Zucchini Canning Recipes

Having more zucchini than you know what to do with is a familiar feeling for most gardeners. Canning is one of the best ways to take care of an abundance of produce, and zucchini is no exception.

Most of these recipes were designed for water bath canning, and they use added acidity from things like lemon juice, pineapple juice or vinegar to bring the pH to a safe level for canning. 

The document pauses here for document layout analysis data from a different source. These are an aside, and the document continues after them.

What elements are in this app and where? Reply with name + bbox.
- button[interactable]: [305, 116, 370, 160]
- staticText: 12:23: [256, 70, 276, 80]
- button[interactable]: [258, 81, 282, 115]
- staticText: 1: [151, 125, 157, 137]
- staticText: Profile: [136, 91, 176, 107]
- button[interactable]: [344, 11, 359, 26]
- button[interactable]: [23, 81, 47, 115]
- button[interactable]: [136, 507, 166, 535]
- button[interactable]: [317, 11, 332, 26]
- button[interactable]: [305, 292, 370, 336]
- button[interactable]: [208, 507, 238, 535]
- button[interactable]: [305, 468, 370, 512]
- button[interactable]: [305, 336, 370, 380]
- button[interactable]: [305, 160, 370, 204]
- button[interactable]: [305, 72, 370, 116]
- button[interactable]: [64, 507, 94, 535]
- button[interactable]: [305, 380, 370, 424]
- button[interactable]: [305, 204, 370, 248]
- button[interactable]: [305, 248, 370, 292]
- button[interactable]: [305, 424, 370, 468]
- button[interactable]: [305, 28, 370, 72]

Pressure canning is also an option.  While it’s not suitable for canning by itself, there are two safe tested recipes with zucchini and other vegetables.

There is no safe method for canning plain zucchini.

Why not?

Zucchini and all the other squashes we grow in the home garden are low-acid vegetables. This means that if you’re going to water bath can them, they must be canned with added acidity. Pressure canning is ideal for many low-acid vegetables like green beans and corn. Sadly, squashes are tricky to pressure can. The issue with zucchini and summer squash is that they tend to fall apart and turn to mush during the pressure canning process.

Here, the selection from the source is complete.